Monday, January 5, 2009

Woulda Shoulda Coulda

* This picture reflects my excitement for the new year and... for the Obama Administration.

I wouldn't call myself a "goal setter." If anything, I sort of hate the whole "I'm going to change my life by writing down some stupid things I'm probably never going to do." I remember each year in college my coach used to make me write down five things I wanted to accomplish during the season. I would inevitably write things like, "I want to score more, improve my left hand and become faster." I really should have written a personal note to myself that read, "Stop dating that abusive moron you call your boyfriend, and try writing your papers sooner than the night before." I think those goals would have been more important and beneficial to my college experience.

Anyway, it's a new year, and as much as I hate the whole resolution thing, I have been thinking of some things I would like to accomplish in 2009. Again, I'm about as optimistic as a man swimming with sharks is of not getting killed, that I'll actually reach these goals, but maybe I'll set a goal to reach my goals. Does that even work?

Anyway, in order to maximize success, I've chosen five resolutions that I think I'll be able to achieve in 2009. Life is about small steps right?
  1. I will Tivo all of 24 before watching the show.
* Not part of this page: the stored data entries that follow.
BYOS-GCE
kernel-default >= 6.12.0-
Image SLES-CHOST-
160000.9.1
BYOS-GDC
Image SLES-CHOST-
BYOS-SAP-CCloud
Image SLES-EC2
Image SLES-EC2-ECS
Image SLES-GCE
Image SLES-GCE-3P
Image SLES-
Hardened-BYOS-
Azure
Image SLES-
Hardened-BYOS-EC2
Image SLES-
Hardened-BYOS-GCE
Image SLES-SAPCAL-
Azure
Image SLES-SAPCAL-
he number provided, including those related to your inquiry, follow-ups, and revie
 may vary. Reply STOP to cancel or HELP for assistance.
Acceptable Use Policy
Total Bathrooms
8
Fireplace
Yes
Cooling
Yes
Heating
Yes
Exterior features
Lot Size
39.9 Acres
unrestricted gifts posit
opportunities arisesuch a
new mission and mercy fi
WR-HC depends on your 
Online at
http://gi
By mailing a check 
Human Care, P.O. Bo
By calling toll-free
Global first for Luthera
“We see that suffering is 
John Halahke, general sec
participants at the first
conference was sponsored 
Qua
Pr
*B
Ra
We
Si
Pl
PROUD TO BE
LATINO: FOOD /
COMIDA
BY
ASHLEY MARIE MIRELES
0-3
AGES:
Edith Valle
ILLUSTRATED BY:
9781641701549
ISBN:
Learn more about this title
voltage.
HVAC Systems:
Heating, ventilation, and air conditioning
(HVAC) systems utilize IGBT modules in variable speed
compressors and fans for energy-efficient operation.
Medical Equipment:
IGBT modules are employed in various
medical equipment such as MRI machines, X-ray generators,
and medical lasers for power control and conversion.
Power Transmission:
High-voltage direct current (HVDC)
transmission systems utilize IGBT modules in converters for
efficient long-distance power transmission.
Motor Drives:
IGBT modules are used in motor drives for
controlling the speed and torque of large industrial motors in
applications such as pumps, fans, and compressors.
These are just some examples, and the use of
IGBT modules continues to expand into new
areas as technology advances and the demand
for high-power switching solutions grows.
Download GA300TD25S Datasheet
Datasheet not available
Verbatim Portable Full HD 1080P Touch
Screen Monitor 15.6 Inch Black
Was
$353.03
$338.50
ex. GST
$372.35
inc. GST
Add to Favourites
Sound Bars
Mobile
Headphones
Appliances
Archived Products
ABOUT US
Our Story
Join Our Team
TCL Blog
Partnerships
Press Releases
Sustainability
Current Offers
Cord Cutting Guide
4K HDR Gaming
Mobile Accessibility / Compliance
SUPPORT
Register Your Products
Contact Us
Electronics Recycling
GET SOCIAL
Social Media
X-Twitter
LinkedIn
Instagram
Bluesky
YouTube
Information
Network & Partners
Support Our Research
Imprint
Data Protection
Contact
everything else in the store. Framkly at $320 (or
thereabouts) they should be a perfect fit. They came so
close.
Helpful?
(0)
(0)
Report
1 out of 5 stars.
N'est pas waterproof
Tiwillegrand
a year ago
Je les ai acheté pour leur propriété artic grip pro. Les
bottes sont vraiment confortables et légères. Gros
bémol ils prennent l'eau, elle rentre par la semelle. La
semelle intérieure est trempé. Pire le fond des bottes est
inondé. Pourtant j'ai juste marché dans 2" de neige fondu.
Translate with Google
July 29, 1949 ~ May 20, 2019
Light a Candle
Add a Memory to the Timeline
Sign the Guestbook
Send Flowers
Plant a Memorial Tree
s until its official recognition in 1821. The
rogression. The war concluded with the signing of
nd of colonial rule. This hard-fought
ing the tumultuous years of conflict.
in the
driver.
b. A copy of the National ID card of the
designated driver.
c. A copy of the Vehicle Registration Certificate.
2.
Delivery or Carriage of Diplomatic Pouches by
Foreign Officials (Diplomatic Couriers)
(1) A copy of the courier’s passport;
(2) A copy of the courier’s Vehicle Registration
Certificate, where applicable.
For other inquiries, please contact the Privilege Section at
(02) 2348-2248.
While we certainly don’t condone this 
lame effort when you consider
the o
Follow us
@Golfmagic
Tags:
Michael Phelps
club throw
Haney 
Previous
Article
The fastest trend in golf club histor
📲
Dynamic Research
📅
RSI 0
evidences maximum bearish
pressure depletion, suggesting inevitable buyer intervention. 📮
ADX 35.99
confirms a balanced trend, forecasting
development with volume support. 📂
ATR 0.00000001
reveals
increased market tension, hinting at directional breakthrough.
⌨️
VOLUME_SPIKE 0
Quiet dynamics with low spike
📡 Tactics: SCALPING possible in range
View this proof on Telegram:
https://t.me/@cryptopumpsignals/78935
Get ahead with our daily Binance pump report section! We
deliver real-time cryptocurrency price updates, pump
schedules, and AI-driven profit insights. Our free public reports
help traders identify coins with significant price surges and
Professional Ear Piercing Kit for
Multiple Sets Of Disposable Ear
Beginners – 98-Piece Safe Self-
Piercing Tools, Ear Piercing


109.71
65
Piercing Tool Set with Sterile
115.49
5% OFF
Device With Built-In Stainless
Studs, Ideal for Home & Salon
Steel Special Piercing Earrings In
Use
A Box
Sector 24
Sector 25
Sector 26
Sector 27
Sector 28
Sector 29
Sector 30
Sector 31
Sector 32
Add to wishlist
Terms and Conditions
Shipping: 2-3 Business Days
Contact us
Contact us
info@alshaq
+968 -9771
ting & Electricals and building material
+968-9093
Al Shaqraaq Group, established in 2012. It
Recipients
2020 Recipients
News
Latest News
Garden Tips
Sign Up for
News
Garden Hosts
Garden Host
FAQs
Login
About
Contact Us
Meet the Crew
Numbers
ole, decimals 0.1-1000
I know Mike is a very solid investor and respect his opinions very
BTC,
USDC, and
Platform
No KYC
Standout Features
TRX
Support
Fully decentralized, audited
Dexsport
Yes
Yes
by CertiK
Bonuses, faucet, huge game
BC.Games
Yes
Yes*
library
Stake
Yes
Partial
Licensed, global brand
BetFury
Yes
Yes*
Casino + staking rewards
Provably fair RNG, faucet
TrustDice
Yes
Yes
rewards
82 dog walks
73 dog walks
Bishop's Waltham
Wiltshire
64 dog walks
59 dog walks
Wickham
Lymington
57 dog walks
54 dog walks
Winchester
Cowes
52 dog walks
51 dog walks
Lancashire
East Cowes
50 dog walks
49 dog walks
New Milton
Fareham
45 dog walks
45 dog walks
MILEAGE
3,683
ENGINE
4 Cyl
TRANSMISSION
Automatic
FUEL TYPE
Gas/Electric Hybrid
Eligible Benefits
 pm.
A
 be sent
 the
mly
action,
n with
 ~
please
I watched 24 week to week last time and it just wasn't the same.
  2. I will drink more water. I sometimes go all day on a diet of pretzels, cereal and licorice. You wouldn't believe how parched I get by dinner.
  3. I will finish my wedding video. So, it's been two years since I was married.
  4. I will stop lashing out at reality TV contestants...even when you pick the wrong 15 bachelorettes to begin the show. Come on Jason didn't Deanna teach you anything!?
  5. I've been doing a really good job at wearing my retainer to bed. I think I'm going to continue that even though my hubby insists I tell him a story every time I place those little tortures in my mouth. *
Okay, so my list doesn't consist of going to the Temple more or eating more vegetables. What can I say, I'm a realist.

* Come to think of it, I would like to create a resolution for him: to stop laughing when I can't pronounce my "th" and "s" sounds when I'm wearing my retainers.

1 comment:

RuthAnne said...

Holy cow Kate ... am so with you there on Jason's choices last night. Tsk tsk young man.